**Collected data entries:**
-.-.-

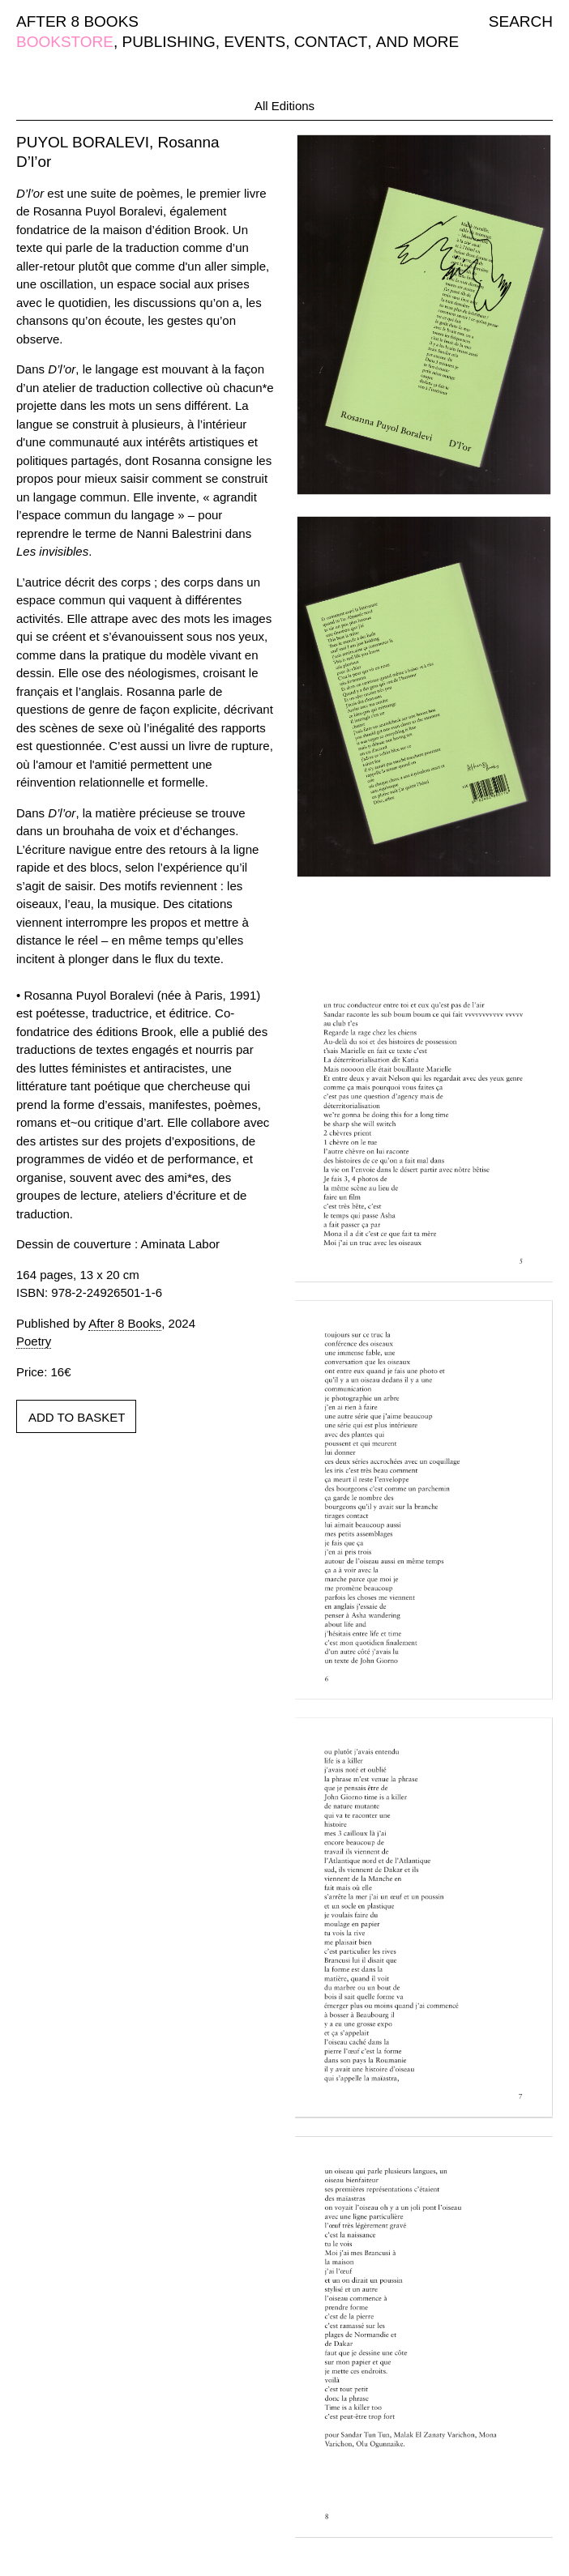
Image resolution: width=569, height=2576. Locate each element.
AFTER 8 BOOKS (77, 21)
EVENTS (254, 41)
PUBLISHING (169, 41)
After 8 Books (124, 1323)
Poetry (33, 1341)
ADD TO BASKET (76, 1417)
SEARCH (521, 21)
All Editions (284, 106)
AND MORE (417, 41)
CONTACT (330, 41)
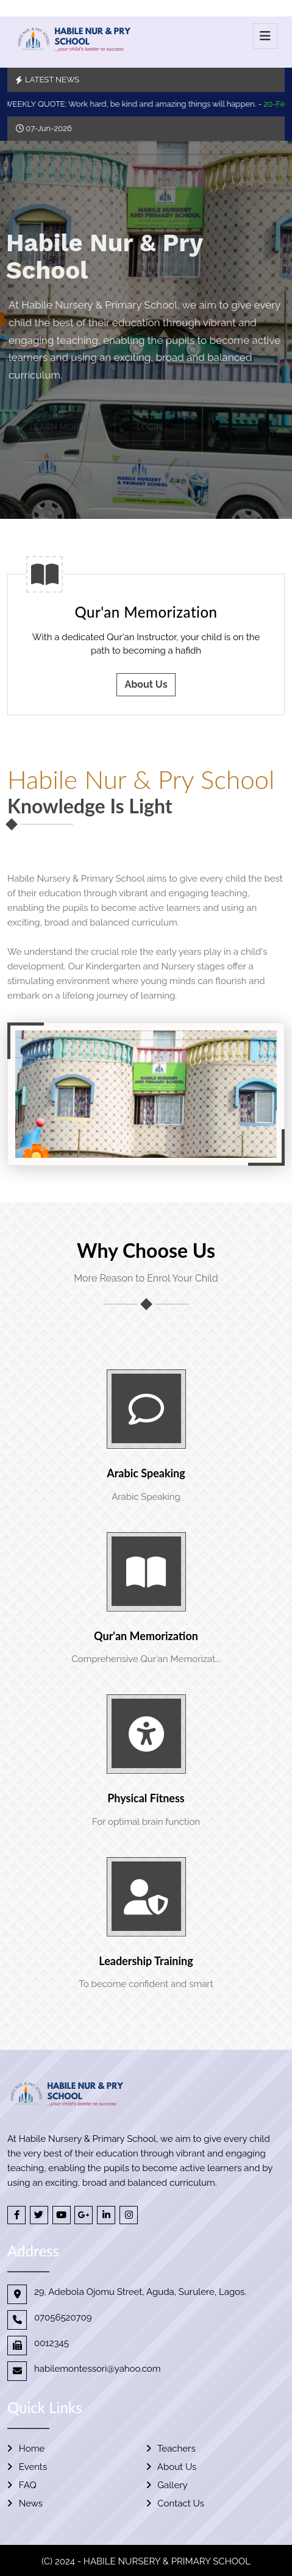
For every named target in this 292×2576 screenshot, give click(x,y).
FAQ (22, 2485)
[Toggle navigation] (265, 36)
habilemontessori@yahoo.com (97, 2368)
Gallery (167, 2485)
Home (26, 2448)
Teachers (171, 2448)
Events (27, 2466)
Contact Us (175, 2503)
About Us (145, 684)
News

-.-.-

**Exercise description:**
Without the pictures, give back the entries exactly.

**Task output:**
Image resolution: width=569, height=2576. Locate each element.
AFTER 8 BOOKS (77, 21)
EVENTS (254, 41)
PUBLISHING (169, 41)
After 8 Books (124, 1323)
Poetry (33, 1341)
ADD TO BASKET (76, 1417)
SEARCH (521, 21)
All Editions (284, 106)
AND MORE (417, 41)
CONTACT (330, 41)
For every named target in this 292×2576 screenshot, give click(x,y).
FAQ (22, 2485)
[Toggle navigation] (265, 36)
habilemontessori@yahoo.com (97, 2368)
Gallery (167, 2485)
Home (26, 2448)
Teachers (171, 2448)
Events (27, 2466)
Contact Us (175, 2503)
About Us (145, 684)
News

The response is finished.